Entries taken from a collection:
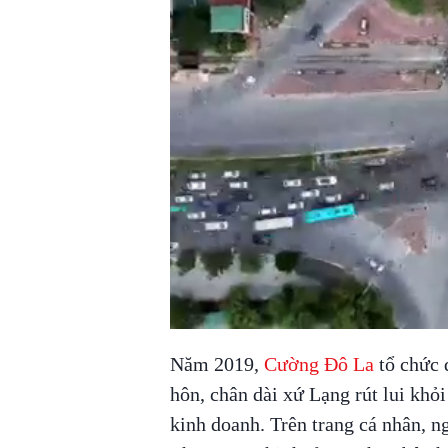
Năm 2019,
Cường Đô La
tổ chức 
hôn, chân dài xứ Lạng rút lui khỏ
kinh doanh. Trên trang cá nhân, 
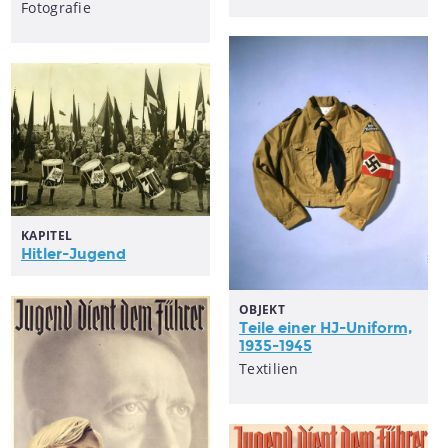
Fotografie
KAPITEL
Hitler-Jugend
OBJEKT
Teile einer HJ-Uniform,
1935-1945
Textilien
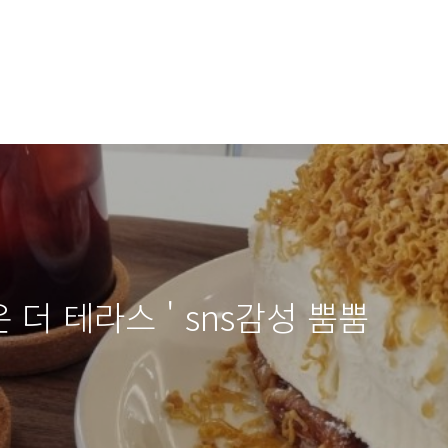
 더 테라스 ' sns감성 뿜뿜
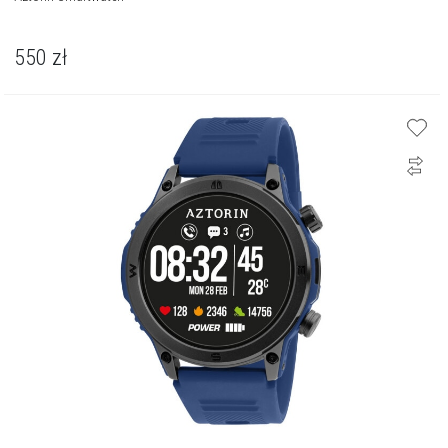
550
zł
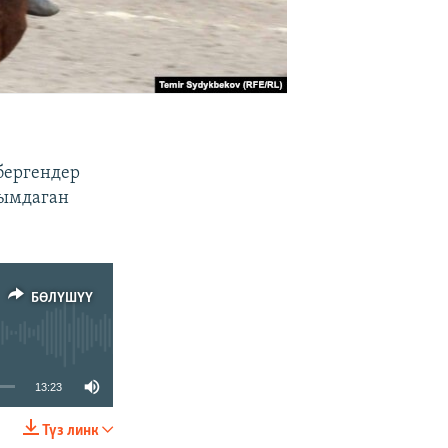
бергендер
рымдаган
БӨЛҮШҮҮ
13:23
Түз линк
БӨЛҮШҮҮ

Problem description
A faithful copy is needed: reproduce all of the data above, leaving the pictures out.

Exercise response
Năm 2019,
Cường Đô La
tổ chức 
hôn, chân dài xứ Lạng rút lui khỏ
kinh doanh. Trên trang cá nhân, 
Fotografie
KAPITEL
Hitler-Jugend
OBJEKT
Teile einer HJ-Uniform,
1935-1945
Textilien
 더 테라스 ' sns감성 뿜뿜
550
zł
бергендер
рымдаган
БӨЛҮШҮҮ
13:23
Түз линк
БӨЛҮШҮҮ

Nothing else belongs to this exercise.